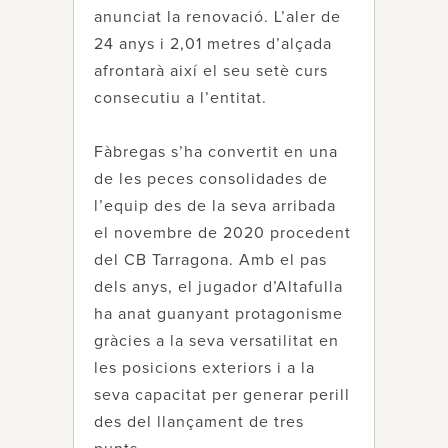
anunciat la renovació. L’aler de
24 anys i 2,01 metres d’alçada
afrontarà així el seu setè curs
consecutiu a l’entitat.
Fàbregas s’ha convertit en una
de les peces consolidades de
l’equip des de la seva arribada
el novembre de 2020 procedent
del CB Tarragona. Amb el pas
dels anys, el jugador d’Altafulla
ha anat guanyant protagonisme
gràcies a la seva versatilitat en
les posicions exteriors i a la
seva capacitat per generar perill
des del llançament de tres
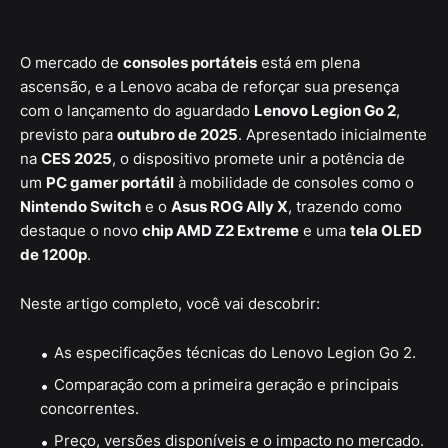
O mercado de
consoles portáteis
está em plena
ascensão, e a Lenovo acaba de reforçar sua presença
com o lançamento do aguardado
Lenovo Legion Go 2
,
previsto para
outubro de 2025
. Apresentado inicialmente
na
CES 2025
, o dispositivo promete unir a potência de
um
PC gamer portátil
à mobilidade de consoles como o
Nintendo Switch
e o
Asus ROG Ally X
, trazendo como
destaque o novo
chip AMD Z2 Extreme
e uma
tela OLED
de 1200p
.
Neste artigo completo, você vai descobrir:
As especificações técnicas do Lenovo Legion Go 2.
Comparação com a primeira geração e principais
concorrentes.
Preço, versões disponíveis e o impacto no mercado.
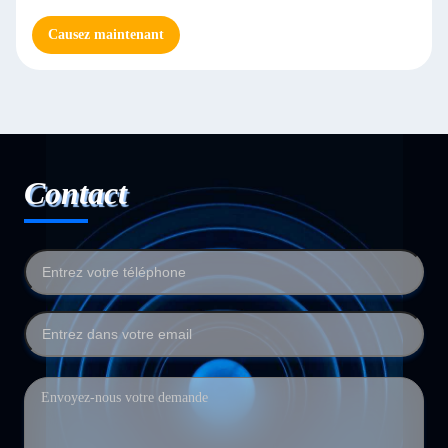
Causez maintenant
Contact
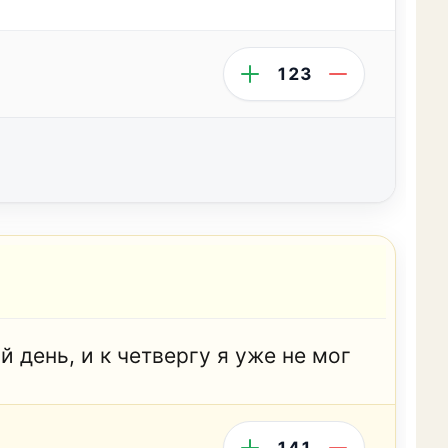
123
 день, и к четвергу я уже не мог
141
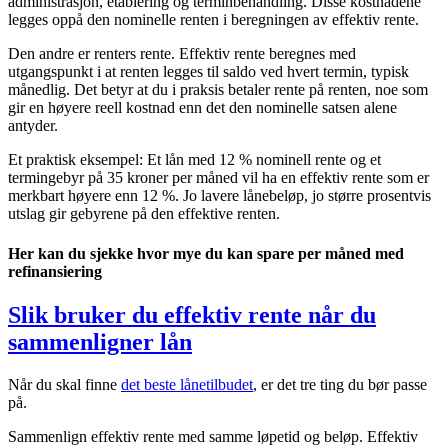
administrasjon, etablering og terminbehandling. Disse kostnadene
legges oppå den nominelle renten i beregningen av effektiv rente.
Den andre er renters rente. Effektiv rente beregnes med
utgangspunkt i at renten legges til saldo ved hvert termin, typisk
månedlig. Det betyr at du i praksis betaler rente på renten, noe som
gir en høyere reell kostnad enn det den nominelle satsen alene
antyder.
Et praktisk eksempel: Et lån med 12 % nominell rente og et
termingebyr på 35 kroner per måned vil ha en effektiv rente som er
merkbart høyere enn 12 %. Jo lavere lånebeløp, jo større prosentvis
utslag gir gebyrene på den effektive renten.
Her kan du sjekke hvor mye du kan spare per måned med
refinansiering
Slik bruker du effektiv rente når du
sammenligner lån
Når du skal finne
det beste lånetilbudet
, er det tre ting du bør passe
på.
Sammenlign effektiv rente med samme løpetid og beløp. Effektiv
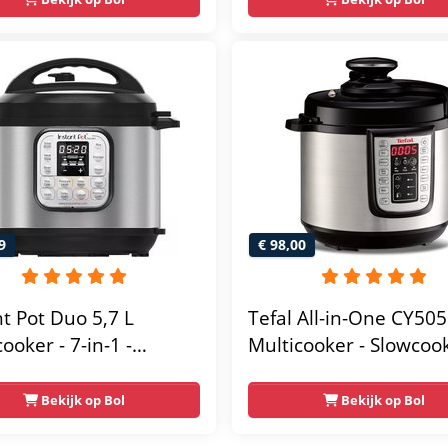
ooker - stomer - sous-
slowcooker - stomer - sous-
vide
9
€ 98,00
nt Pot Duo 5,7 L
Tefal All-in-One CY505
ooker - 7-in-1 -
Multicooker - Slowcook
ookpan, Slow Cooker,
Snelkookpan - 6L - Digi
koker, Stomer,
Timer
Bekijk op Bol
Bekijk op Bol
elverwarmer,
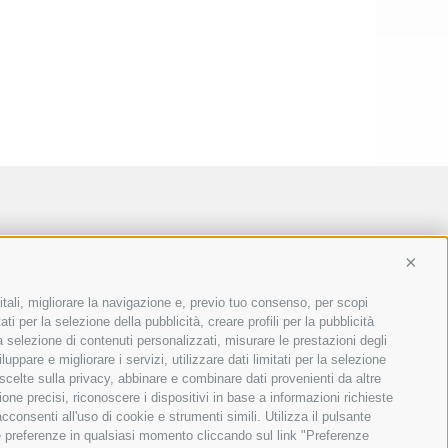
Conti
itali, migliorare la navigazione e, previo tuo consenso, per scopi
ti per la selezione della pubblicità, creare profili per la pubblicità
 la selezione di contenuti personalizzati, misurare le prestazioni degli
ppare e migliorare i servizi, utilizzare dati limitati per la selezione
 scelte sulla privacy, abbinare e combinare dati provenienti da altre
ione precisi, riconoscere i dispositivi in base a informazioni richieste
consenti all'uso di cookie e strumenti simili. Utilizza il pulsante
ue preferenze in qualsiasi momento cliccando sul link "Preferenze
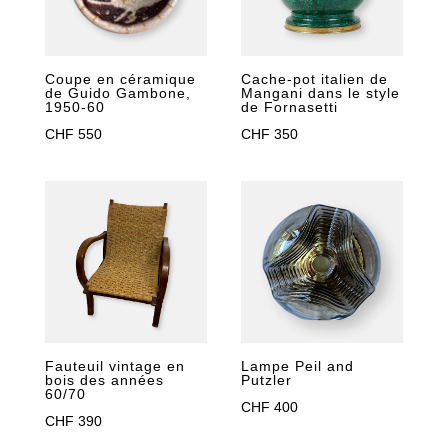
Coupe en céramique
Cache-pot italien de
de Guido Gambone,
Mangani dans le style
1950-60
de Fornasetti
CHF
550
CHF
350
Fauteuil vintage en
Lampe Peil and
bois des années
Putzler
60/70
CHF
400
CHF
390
===
__What you have to do__: Please return the full listing exactly as given, with the images left out.

__Task response__:
anunciat la renovació. L’aler de
24 anys i 2,01 metres d’alçada
afrontarà així el seu setè curs
consecutiu a l’entitat.
Fàbregas s’ha convertit en una
de les peces consolidades de
l’equip des de la seva arribada
el novembre de 2020 procedent
del CB Tarragona. Amb el pas
dels anys, el jugador d’Altafulla
ha anat guanyant protagonisme
gràcies a la seva versatilitat en
les posicions exteriors i a la
seva capacitat per generar perill
des del llançament de tres
O mercado de
consoles portáteis
está em plena
ascensão, e a Lenovo acaba de reforçar sua presença
com o lançamento do aguardado
Lenovo Legion Go 2
,
previsto para
outubro de 2025
. Apresentado inicialmente
na
CES 2025
, o dispositivo promete unir a potência de
um
PC gamer portátil
à mobilidade de consoles como o
Nintendo Switch
e o
Asus ROG Ally X
, trazendo como
destaque o novo
chip AMD Z2 Extreme
e uma
tela OLED
de 1200p
.
Neste artigo completo, você vai descobrir:
As especificações técnicas do Lenovo Legion Go 2.
Comparação com a primeira geração e principais
concorrentes.
Preço, versões disponíveis e o impacto no mercado.
Causez maintenant
Contact
123
 день, и к четвергу я уже не мог
141
administrasjon, etablering og terminbehandling. Disse kostnadene
legges oppå den nominelle renten i beregningen av effektiv rente.
Den andre er renters rente. Effektiv rente beregnes med
utgangspunkt i at renten legges til saldo ved hvert termin, typisk
månedlig. Det betyr at du i praksis betaler rente på renten, noe som
gir en høyere reell kostnad enn det den nominelle satsen alene
antyder.
Et praktisk eksempel: Et lån med 12 % nominell rente og et
termingebyr på 35 kroner per måned vil ha en effektiv rente som er
merkbart høyere enn 12 %. Jo lavere lånebeløp, jo større prosentvis
utslag gir gebyrene på den effektive renten.
Her kan du sjekke hvor mye du kan spare per måned med
refinansiering
Slik bruker du effektiv rente når du
sammenligner lån
Når du skal finne
det beste lånetilbudet
, er det tre ting du bør passe
på.
Sammenlign effektiv rente med samme løpetid og beløp. Effektiv
ooker - stomer - sous-
slowcooker - stomer - sous-
vide
9
€ 98,00
nt Pot Duo 5,7 L
Tefal All-in-One CY505
ooker - 7-in-1 -
Multicooker - Slowcook
ookpan, Slow Cooker,
Snelkookpan - 6L - Digi
koker, Stomer,
Timer
Bekijk op Bol
Bekijk op Bol
elverwarmer,
Conti
itali, migliorare la navigazione e, previo tuo consenso, per scopi
ti per la selezione della pubblicità, creare profili per la pubblicità
 la selezione di contenuti personalizzati, misurare le prestazioni degli
ppare e migliorare i servizi, utilizzare dati limitati per la selezione
 scelte sulla privacy, abbinare e combinare dati provenienti da altre
ione precisi, riconoscere i dispositivi in base a informazioni richieste
consenti all'uso di cookie e strumenti simili. Utilizza il pulsante
ue preferenze in qualsiasi momento cliccando sul link "Preferenze
Coupe en céramique
Cache-pot italien de
de Guido Gambone,
Mangani dans le style
1950-60
de Fornasetti
CHF
550
CHF
350
Fauteuil vintage en
Lampe Peil and
bois des années
Putzler
60/70
CHF
400
CHF
390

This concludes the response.